We therefore make the following concluding observations on Singapore law where the circumstances of sale, or the wider arrangements surrounding the tokens may still cause legal problems of note to a token issuer:

  1. The nature of a token may not be determinative of the issue of whether it is a security or not, and the activities surrounding the token may create a security.

In the US, this clearly is the case. In SEC v. WJ Howey, a sale of a land (with orange grove) bundled with a promise to share profits from cultivating the land was an “investment contract” and hence a security; in SEC v Ripple, for private placements, the sale of XRP (a utility token that may be used for transactions in the Ripple payment protocol) bundled with a promise to invest the purchase monies in the Ripple ecosystem was an “investment contract” and hence a security.
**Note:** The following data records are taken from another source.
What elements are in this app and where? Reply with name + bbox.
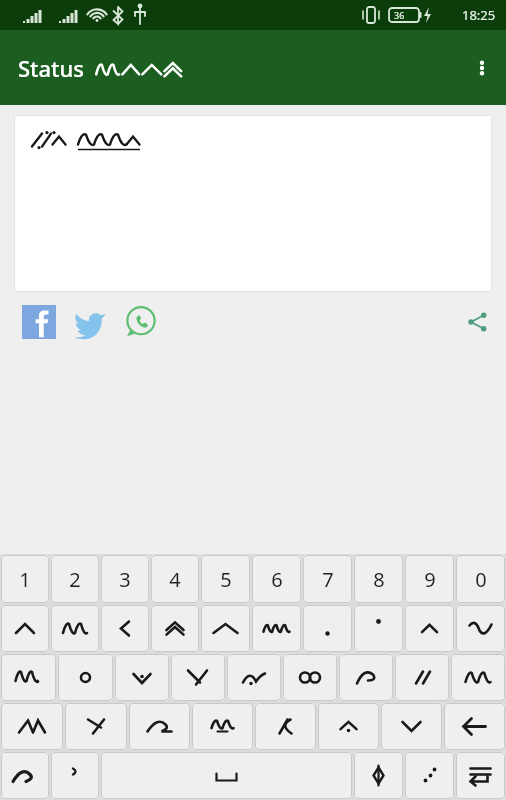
button[interactable]: Key 29 [451,654,505,701]
button[interactable]: Key 34 [192,703,253,750]
button[interactable]: 8 [354,555,403,603]
button[interactable]: Key 15 [201,605,250,652]
button[interactable]: Key 41 [1,752,49,799]
button[interactable]: Share on Twitter [73,305,107,339]
staticText: 8 [373,566,385,593]
button[interactable]: 3 [101,555,149,603]
button[interactable]: Key 25 [227,654,281,701]
button[interactable] [14,115,492,292]
button[interactable]: Key 28 [395,654,449,701]
button[interactable]: Key 33 [129,703,190,750]
button[interactable]: Key 14 [151,605,199,652]
staticText: 3 [119,566,131,593]
button[interactable]: Key 12 [51,605,99,652]
staticText: 0 [475,566,487,593]
button[interactable]: Key 32 [65,703,127,750]
button[interactable]: Key 23 [115,654,169,701]
button[interactable]: Space [101,752,352,799]
staticText: 6 [271,566,283,593]
staticText: 7 [322,566,334,593]
button[interactable]: Key 18 [354,605,403,652]
staticText: Status [18,53,85,83]
button[interactable]: Key 20 [456,605,505,652]
button[interactable]: Punctuation [405,752,454,799]
button[interactable]: Key 26 [283,654,337,701]
button[interactable]: Key 16 [252,605,301,652]
staticText: 4 [169,566,181,593]
button[interactable]: More options [458,44,506,92]
button[interactable]: Backspace [444,703,505,750]
button[interactable]: Apostrophe [51,752,99,799]
button[interactable]: 2 [51,555,99,603]
button[interactable]: Enter [456,752,505,799]
button[interactable]: Key 17 [303,605,352,652]
button[interactable]: 5 [201,555,250,603]
button[interactable]: Key 13 [101,605,149,652]
staticText: 2 [69,566,81,593]
button[interactable]: Share [460,305,494,339]
button[interactable]: Key 35 [255,703,316,750]
button[interactable]: Key 31 [1,703,63,750]
staticText: 18:25 [462,6,496,24]
button[interactable]: Key 22 [58,654,113,701]
button[interactable]: Key 27 [339,654,393,701]
staticText: 36 [394,9,405,21]
staticText: 9 [424,566,436,593]
button[interactable]: Share on WhatsApp [124,305,158,339]
button[interactable]: 0 [456,555,505,603]
button[interactable]: Key 24 [171,654,225,701]
button[interactable]: Key 21 [1,654,56,701]
button[interactable]: 6 [252,555,301,603]
button[interactable]: Key 11 [1,605,49,652]
button[interactable]: 7 [303,555,352,603]
button[interactable]: 4 [151,555,199,603]
button[interactable]: Symbols [354,752,403,799]
button[interactable]: Key 36 [318,703,379,750]
staticText: 1 [19,566,31,593]
button[interactable]: 9 [405,555,454,603]
button[interactable]: 1 [1,555,49,603]
button[interactable]: Share on Facebook [22,305,56,339]
button[interactable]: Key 19 [405,605,454,652]
staticText: 5 [220,566,232,593]
button[interactable]: Key 37 [381,703,442,750]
In Singapore, the MAS had already contemplated such a possibility. It contemplated for example that a token sold with a promise to buy back the token could constitute a debenture and hence a security.

  1. The characteristics of a token may evolve over time and changes to its nature may render it a security.

In SEC v Terraform, this was already recognised with the judge stating that “[a]product that at one time is not a security may, as circumstances change, become an investment contract that is subject to SEC regulation”. The judge found that UST was originally merely a stablecoin. However, the subsequent promise to invest the collateral backing the stablecoin and share the profits of said investment transformed UST into a yield-bearing stablecoin which qualified as a security.

In Singapore, neither the courts nor the MAS had commented on this as no facts have arisen for this issue to be considered. However, we believe that a drastic change like this would be capable of rendering a token into a security that is regulated.

  1. Marketing materials (stating that investors may expect a return from tokens arising from the efforts of the issuer) are clearly significant under US laws, and we may expect such marketing materials and whitepapers to be scrutinised by the MAS as well. It is of note that the MAS already prohibits digital payment token services providers from advertising digital payment token services to the Singapore public and there are various well-established restrictions on the advertising of securities to the public at large (under the framework of providing and referring to prospectuses).

* This article is current as of the date of its publication and does not necessarily reflect the present state of the law or relevant regulation.